FLOATING PLANETARIUM, MOBILE STRUCTURE  / recycling installations / 2020

 

  Something in common, Museum of Modern Art, Warsaw, Poland, 2 Oct 2020 – 17 Jan 2021, curator: Natalia Sielewicz, Tomasz Fudala, photo: Sisi Cecylia / more info / video documentation

   The structures were created in response to the need to find enclaves and spaces that challenge the traditional way of being in space. Their simple designs provide a kind of DIY manual: they show us how we can build our own alternative space. They are the prototypes of objects that allow us to travel and spend time / be in nature and combine both public and private spaces.

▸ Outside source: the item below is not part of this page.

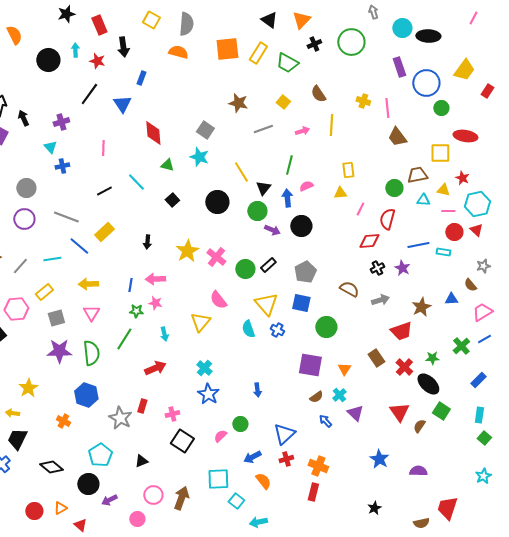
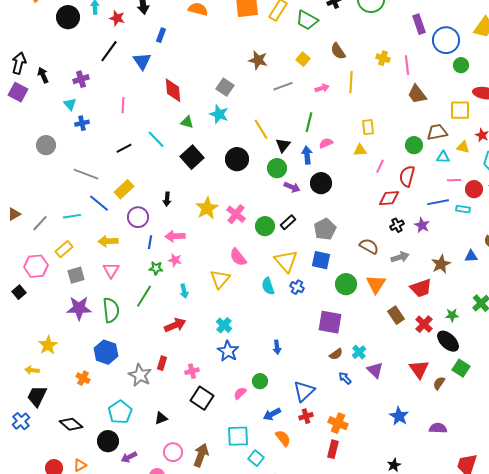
black square: (172, 200) -> (192, 157), size x1.6
pink line: (448, 211) -> (454, 180), moved
purple circle: (24, 219) -> (138, 217), moved
orange triangle: (344, 369) -> (376, 284), moved, size x1.5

They utilise wooden domes, hand-sewn tents, and forms inspired by vernacular and nomadic architecture. It is important to design them during the construction process, using readily available materials and acting without prior assumptions or a specific plan, so the forms do not become determined by a need for control. The open space within these objects is intended to stimulate imagination; its boundaries, assumptions, and functions are undefined, and the viewers are left to determine the rules for how to use them.

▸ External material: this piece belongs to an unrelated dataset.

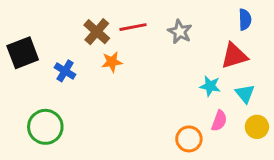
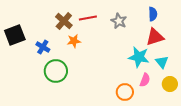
blue semicircle: (245, 20) -> (153, 14), moved
cyan star: (210, 86) -> (139, 57), size x1.5
green circle: (45, 127) -> (56, 71), moved

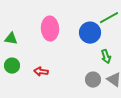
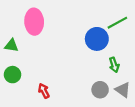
pink ellipse: (50, 29) -> (34, 22), moved
red arrow: (41, 72) -> (44, 91), moved, turned 56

The structures are constructed from found, recyclable objects such as those found in the museum’s warehouses: leftovers from previous exhibitions or reusable materials. (For example, prototypes of palm leaves left over from Joanna Rajkowska’s Greetings from Jerusalem Avenue project).

 

   Spending time in these structures allows us look at reality in a different way. The artist recognises the need for the existence of such enclaves within the urban environment: semi-isolated spaces where collaborative activities can take place and experiences can be shared. Krześlak’s objects can be understood as artistic ferment in urban space, an attempt to escape the terrain of surveillance and invigilation.

 

   In 2012 Byung-Chul Han wrote a fascinating essay entitled The Transparency Society:

   Nowadays, parks are designed to make it almost completely impossible to disappear or conceal yourself in them. Public space should be neutral, open and transparent. Everything and everyone should be visible and readable so that the total surveillance of actions and behaviours can be guaranteed. “But,” Han wonders, “is freedom of action not fostered by trust, and isn’t trust only possible in a state of knowing and not-knowing? Trust implies building a positive relationship with the other despite the not-knowing. Where transparency prevails, no room for trust exists. One should not say: ‘transparency creates trust,’ but: ‘transparency dismantles trust,’ The demand for transparency grows louder precisely when trust no longer prevails.”